*What needs to be done*. Pick every line out of the entries below that has the string "national", and copy it.

Page-level text extractions:
--- --- ---

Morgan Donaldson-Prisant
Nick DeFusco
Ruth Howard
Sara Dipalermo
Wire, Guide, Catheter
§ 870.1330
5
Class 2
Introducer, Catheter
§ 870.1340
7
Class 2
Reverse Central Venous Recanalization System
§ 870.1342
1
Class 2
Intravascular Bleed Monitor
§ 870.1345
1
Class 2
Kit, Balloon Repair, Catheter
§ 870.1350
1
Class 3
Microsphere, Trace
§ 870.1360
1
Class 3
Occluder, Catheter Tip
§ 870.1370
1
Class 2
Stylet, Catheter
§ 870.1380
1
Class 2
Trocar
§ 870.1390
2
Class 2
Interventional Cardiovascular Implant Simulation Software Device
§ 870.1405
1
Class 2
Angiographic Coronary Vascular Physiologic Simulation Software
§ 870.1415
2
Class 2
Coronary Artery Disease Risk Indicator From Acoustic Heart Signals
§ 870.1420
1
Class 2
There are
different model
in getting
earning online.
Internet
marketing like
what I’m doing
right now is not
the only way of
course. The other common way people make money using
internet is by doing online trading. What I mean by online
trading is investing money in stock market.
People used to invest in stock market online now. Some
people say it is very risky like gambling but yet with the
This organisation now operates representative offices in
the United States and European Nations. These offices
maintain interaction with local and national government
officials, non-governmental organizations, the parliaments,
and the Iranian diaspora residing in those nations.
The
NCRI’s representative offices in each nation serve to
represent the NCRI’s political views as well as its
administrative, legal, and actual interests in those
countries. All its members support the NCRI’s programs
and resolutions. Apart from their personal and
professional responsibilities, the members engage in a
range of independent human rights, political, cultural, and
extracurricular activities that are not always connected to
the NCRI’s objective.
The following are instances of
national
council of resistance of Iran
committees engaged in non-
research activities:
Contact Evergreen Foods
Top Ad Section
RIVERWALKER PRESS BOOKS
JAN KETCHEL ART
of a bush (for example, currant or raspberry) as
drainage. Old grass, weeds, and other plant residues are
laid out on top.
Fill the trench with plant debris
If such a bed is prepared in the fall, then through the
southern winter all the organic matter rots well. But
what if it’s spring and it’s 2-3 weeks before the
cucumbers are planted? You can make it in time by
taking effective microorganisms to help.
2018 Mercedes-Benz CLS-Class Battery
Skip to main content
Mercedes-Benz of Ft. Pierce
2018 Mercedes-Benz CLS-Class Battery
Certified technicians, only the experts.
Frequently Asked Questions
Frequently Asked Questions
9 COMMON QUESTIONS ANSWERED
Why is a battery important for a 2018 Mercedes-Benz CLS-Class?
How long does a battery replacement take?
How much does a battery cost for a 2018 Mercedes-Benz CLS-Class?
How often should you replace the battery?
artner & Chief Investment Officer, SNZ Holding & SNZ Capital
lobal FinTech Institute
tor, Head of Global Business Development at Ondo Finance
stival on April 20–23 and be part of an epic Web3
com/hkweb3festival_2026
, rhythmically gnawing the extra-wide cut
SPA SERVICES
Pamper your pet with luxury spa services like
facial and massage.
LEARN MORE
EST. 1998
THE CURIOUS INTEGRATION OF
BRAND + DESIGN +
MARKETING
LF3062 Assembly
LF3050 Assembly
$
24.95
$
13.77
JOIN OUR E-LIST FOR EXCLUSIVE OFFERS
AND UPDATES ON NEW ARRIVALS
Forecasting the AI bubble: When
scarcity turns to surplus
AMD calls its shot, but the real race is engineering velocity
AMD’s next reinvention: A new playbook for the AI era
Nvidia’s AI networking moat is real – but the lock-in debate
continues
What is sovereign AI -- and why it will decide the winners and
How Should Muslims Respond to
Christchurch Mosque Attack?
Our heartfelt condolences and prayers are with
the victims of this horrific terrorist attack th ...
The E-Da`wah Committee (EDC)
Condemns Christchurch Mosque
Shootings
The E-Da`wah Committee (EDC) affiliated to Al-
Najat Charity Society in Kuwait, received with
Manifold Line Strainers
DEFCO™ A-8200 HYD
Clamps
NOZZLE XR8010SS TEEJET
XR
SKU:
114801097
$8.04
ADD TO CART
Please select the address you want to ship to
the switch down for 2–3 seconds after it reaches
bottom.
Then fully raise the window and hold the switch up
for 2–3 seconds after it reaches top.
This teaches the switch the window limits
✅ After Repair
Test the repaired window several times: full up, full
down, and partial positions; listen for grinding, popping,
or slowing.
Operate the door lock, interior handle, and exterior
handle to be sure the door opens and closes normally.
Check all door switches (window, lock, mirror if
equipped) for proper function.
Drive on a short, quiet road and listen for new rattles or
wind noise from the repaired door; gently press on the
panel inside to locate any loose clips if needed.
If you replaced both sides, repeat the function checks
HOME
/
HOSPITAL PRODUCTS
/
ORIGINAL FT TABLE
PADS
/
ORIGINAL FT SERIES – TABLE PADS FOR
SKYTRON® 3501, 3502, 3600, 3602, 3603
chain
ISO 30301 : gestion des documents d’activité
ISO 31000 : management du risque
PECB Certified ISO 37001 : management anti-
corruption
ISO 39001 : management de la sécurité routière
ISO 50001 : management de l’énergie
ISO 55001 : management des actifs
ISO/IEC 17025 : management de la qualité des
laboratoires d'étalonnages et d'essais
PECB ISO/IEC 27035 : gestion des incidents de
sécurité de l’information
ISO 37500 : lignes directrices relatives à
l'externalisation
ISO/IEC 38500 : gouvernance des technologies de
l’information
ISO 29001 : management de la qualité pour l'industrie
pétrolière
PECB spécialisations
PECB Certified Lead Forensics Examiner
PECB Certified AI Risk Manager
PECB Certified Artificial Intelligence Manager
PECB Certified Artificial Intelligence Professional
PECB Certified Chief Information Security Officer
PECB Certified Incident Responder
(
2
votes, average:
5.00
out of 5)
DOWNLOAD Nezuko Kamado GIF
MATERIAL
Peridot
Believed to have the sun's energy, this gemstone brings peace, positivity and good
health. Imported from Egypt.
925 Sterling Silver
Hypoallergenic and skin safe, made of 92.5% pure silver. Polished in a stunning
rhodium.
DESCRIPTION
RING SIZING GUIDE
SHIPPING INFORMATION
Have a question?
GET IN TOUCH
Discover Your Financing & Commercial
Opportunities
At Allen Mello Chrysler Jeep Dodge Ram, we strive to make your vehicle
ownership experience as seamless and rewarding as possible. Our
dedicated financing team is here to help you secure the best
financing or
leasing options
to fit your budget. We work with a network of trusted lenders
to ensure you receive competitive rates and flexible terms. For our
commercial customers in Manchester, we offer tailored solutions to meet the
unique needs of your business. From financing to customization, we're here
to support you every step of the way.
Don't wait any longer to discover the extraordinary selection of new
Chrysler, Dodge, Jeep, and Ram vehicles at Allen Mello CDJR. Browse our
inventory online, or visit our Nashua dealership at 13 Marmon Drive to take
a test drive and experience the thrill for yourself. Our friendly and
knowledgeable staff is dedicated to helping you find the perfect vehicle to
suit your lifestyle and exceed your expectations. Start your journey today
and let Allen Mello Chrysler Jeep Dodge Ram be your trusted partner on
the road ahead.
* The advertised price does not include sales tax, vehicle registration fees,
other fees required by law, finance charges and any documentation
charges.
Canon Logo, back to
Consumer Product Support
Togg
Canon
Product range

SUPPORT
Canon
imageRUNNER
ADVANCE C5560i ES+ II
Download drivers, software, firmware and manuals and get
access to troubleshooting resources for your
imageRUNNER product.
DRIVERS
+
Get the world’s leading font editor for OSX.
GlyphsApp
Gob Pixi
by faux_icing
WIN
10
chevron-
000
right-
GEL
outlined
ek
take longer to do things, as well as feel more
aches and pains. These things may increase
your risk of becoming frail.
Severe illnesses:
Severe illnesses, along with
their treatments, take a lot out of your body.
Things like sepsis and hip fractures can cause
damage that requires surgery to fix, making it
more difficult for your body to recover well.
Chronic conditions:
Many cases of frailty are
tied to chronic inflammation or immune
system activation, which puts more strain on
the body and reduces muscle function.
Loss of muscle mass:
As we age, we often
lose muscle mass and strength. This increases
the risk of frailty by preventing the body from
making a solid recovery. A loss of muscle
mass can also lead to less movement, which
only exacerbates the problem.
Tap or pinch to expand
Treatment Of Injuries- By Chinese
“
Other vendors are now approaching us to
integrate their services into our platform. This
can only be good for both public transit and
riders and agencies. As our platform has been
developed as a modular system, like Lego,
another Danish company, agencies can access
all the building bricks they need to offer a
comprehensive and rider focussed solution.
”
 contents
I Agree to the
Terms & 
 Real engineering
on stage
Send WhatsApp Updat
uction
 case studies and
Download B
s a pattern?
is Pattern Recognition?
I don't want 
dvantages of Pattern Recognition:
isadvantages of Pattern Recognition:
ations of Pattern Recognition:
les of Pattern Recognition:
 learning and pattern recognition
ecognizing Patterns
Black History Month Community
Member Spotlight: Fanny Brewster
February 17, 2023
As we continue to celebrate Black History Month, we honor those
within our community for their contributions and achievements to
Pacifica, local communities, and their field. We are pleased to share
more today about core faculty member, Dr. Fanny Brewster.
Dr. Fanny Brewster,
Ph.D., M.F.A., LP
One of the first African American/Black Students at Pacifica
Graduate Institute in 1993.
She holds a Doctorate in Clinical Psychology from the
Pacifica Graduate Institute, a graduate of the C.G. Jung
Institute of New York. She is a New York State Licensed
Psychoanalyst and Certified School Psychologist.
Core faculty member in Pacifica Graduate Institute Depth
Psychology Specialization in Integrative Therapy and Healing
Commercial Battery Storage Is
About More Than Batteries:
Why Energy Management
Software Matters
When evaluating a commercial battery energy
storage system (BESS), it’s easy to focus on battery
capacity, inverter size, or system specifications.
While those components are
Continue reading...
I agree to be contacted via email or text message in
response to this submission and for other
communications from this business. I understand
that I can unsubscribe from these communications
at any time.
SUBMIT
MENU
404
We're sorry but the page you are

--- --- ---

*Completed exercise*.
maintain interaction with local and national government
national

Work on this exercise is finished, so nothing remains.